TASK DESCRIPTION
Reproduce the entries below exactly, but only from the line containing "and mental health professionals." to the line containing "reduces itching, redness, and discomfort.", inclusive.

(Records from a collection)
========================
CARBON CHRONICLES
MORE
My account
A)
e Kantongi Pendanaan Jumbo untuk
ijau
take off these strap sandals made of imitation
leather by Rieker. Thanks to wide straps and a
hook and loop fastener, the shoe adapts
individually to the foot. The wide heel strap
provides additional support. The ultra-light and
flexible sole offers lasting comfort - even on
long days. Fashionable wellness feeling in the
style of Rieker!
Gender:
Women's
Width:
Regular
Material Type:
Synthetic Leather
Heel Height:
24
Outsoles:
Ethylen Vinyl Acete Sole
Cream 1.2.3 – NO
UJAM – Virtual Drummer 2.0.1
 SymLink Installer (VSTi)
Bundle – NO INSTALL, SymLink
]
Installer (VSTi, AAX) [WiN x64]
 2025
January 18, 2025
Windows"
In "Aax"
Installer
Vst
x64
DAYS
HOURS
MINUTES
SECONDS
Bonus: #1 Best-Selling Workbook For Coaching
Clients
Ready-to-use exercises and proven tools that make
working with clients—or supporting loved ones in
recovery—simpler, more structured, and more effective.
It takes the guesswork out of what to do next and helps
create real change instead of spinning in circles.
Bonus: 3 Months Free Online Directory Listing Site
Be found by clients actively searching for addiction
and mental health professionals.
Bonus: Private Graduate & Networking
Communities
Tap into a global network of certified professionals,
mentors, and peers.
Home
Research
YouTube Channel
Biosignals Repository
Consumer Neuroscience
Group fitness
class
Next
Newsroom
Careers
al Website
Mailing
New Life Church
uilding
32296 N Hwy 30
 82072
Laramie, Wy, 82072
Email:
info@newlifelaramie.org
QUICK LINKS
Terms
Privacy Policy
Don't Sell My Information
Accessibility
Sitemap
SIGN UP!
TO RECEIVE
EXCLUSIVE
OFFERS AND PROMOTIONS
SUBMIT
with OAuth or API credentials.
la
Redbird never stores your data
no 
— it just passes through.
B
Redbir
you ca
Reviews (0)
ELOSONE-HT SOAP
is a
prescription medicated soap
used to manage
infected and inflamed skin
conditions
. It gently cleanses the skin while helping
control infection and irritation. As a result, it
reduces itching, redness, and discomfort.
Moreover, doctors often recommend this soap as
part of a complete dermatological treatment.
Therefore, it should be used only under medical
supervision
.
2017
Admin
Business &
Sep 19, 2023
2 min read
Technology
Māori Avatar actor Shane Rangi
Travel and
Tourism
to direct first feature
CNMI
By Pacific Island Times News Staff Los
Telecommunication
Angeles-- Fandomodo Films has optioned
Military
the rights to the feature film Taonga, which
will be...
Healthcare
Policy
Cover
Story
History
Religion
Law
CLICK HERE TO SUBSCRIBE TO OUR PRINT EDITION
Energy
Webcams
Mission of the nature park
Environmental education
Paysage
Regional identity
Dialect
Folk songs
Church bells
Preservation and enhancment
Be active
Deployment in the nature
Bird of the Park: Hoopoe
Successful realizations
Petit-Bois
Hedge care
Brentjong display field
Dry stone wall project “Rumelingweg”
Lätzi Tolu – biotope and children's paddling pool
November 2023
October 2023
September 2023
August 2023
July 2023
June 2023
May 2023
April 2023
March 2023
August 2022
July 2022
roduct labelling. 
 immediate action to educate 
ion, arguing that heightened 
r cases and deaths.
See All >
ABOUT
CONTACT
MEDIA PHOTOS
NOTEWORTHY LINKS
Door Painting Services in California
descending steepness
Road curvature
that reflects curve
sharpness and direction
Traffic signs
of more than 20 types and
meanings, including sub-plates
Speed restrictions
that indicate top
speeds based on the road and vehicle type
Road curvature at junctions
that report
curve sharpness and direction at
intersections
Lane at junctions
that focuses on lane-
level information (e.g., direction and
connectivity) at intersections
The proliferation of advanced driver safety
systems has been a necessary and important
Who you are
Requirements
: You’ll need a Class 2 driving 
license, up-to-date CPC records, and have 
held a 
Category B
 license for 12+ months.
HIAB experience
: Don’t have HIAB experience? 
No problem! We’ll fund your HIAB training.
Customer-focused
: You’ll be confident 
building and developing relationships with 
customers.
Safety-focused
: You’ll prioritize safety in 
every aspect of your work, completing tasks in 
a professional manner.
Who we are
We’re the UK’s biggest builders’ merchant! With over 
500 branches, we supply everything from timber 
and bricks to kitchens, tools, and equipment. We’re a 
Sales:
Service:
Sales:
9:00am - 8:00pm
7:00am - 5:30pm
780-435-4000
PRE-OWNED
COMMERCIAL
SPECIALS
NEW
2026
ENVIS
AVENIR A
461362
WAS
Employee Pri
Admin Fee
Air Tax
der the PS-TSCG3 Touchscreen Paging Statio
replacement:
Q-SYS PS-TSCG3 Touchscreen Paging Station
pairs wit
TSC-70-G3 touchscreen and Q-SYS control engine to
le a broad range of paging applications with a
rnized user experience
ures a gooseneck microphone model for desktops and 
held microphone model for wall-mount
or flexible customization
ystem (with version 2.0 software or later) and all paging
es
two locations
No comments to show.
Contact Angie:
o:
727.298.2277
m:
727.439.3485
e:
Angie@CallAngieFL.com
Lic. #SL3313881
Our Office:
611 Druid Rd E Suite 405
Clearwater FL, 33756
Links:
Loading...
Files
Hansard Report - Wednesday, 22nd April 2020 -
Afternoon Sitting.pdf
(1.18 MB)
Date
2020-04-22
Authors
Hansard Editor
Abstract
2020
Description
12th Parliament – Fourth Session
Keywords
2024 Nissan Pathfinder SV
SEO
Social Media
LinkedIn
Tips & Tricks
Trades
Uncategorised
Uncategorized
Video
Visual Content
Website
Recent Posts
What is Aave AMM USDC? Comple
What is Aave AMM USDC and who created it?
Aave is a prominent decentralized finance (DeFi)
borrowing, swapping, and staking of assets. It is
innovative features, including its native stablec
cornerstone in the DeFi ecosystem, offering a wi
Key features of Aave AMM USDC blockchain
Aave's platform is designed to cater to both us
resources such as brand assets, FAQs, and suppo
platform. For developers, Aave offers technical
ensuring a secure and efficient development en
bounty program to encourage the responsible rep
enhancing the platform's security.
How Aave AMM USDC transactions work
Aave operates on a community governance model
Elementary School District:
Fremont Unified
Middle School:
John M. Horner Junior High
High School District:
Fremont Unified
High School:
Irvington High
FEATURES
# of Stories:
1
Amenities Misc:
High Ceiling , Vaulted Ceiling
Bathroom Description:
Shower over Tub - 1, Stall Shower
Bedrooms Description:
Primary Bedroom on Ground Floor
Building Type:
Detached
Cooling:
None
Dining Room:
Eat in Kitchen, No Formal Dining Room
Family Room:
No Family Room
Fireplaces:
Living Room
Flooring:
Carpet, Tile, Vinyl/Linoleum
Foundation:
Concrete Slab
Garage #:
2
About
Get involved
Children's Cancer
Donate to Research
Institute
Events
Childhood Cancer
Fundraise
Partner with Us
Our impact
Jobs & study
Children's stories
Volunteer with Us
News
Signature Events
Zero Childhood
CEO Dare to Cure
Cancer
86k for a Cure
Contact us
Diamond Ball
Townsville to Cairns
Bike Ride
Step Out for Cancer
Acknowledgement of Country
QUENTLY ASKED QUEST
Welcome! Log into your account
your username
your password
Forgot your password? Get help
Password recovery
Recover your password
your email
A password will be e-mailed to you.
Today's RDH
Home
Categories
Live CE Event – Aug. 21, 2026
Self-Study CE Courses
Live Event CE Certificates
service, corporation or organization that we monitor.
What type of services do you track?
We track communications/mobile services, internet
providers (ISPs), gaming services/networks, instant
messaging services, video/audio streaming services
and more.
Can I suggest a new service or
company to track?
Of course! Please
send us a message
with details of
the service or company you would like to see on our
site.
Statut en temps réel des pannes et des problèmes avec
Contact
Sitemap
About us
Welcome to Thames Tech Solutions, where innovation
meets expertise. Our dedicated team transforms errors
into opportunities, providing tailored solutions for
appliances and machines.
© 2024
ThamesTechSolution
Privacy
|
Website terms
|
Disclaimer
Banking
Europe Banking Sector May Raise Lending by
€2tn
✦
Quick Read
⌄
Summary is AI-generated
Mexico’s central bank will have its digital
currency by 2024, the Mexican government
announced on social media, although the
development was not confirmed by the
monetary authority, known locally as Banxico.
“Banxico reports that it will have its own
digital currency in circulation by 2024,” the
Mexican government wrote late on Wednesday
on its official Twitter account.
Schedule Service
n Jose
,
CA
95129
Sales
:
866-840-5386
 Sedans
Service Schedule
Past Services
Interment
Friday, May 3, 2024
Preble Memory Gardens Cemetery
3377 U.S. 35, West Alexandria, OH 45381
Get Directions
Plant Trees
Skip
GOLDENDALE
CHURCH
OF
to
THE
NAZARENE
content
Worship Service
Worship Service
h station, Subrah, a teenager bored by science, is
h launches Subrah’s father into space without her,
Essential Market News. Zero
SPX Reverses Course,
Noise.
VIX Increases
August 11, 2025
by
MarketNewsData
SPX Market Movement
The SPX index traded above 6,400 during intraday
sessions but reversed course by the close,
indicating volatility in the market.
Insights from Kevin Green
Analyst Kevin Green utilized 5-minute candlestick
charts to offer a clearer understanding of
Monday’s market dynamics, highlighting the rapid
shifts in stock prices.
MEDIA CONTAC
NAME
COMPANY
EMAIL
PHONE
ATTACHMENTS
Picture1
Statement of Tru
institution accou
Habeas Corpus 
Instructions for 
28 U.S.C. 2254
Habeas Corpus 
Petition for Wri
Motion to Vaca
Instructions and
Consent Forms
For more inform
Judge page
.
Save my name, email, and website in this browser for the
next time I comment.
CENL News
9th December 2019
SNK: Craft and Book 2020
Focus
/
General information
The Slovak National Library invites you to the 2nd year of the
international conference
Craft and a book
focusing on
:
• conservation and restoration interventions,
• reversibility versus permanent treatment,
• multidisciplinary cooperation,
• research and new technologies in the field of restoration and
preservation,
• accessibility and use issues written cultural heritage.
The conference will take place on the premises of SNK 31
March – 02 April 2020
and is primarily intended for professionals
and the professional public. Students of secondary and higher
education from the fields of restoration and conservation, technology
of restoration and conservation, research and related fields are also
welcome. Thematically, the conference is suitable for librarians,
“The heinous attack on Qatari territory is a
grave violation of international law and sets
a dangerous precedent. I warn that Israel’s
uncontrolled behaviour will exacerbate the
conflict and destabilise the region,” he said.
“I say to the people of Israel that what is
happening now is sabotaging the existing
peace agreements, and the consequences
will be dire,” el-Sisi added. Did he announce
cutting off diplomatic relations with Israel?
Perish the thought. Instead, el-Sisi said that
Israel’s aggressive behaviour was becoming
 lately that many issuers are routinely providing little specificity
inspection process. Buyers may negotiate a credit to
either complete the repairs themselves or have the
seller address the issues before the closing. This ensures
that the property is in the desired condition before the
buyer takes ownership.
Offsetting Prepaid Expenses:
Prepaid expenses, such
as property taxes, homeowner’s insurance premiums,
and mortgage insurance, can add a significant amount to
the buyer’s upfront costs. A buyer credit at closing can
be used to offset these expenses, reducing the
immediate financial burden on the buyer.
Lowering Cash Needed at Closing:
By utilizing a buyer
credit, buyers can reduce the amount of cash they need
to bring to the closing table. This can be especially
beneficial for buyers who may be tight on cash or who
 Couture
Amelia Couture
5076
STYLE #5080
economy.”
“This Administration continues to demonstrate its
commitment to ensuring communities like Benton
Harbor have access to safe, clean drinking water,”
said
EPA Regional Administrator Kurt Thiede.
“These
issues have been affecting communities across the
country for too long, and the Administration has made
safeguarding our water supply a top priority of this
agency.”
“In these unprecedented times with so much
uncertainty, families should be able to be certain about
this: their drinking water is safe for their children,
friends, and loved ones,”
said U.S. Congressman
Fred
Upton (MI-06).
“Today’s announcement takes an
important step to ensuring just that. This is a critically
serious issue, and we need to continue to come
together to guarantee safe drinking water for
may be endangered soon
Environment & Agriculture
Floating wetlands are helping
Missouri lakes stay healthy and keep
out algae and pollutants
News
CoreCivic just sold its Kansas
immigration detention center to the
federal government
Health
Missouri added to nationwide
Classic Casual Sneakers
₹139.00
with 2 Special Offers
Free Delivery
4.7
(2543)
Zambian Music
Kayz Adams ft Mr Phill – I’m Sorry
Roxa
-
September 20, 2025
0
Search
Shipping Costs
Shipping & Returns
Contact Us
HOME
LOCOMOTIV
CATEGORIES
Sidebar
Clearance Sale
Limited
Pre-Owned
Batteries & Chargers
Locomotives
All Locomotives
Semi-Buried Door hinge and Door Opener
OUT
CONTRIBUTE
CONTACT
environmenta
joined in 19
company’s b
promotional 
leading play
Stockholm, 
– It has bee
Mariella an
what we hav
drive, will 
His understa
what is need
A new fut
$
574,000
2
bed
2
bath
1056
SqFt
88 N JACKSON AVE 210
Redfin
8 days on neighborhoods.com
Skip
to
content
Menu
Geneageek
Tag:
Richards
========================
TASK ANSWER
and mental health professionals.
Bonus: Private Graduate & Networking
Communities
Tap into a global network of certified professionals,
mentors, and peers.
Home
Research
YouTube Channel
Biosignals Repository
Consumer Neuroscience
Group fitness
class
Next
Newsroom
Careers
al Website
Mailing
New Life Church
uilding
32296 N Hwy 30
 82072
Laramie, Wy, 82072
Email:
info@newlifelaramie.org
QUICK LINKS
Terms
Privacy Policy
Don't Sell My Information
Accessibility
Sitemap
SIGN UP!
TO RECEIVE
EXCLUSIVE
OFFERS AND PROMOTIONS
SUBMIT
with OAuth or API credentials.
la
Redbird never stores your data
no 
— it just passes through.
B
Redbir
you ca
Reviews (0)
ELOSONE-HT SOAP
is a
prescription medicated soap
used to manage
infected and inflamed skin
conditions
. It gently cleanses the skin while helping
control infection and irritation. As a result, it
reduces itching, redness, and discomfort.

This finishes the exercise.